# Adventures In In-Flight Entertainment
I bought a subscription to Interview Cake. So far, the questions have been a really good combination of breadth and depth, and today I went pretty far down a rabbit hole with one of the questions. [The question](https://www.interviewcake.com/question/python/inflight-entertainment) is about finding if a list comtains a pair of elements that sum to a specified value. The question goes like this: 

### You've built an inflight entertainment system with on-demand movie streaming.
Users on longer flights like to start a second movie right when their first one ends, but they complain that the plane usually lands before they can see the ending. **So you're building a feature for choosing two movies whose total runtimes will equal the exact flight length.**

Write a function that takes an integer `flight_length` (in minutes) and a list of integers `movie_lengths` (in minutes) and returns a boolean indicating whether there are two numbers in `movie_lengths` whose sum equals `flight_length`.

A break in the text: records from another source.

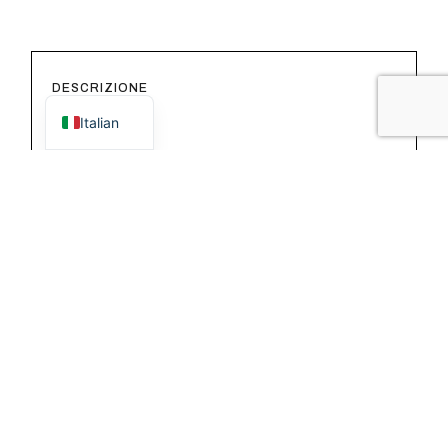
English
DESCRIZIONE
Italian
INFORMAZIONI AGGIUNTIVE
La borsa Fluida è un omaggio alla tradizione
fiorentina, pensata per chi cerca un
accessorio che trascenda le mode passeggere,
acquisendo carattere e valore con il passare
del tempo. Una borsa a tracolla ideale per
tutti i giorni. Semplice, elegante e leggera.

When building your function:
* Assume your users will watch exactly two movies
* Don't make your users watch the same movie twice
* Optimize for runtime over memory

In [1]:
# My first solution was pretty straight forward. 
def movie_match(flight_length, movie_lengths):
    watched_movies = set()
    for movie_length in movie_lengths:
        complement = flight_length - movie_length
        if complement in watched_movies:
            return True
        watched_movies.add(movie_length)
    return False

I liked this solution. It solves the question in O(n) time, where n is the number of movies, but also terminates early so that's only in the worst case. It also uses O(n) additional memory, but since the question asks us to optimize for runtime over memory, this seems fine. My solution also accounts quite nicely for edge cases:
* If no two movies add up to the given flight time, it runs the entire loop and returns False
* If the first two movies in a list equal the flight time, it returns without finishing the loop.
* If there are multiple movies with the same runtime, we only store them once because we're using a set (as opposed to a list or other non-duplicate data structure)
* We also use a set instead of a hash map because we don't need to store a (key, value), just a key
* If there's a movie with length `flight_length/2`, we don't return a false positive because, we only add a movie to the set *after* we've checked for the complement.

So I was ready to check this quesiton off the list and go on my merry way, but it turns out there were some pretty interesting bonus questions...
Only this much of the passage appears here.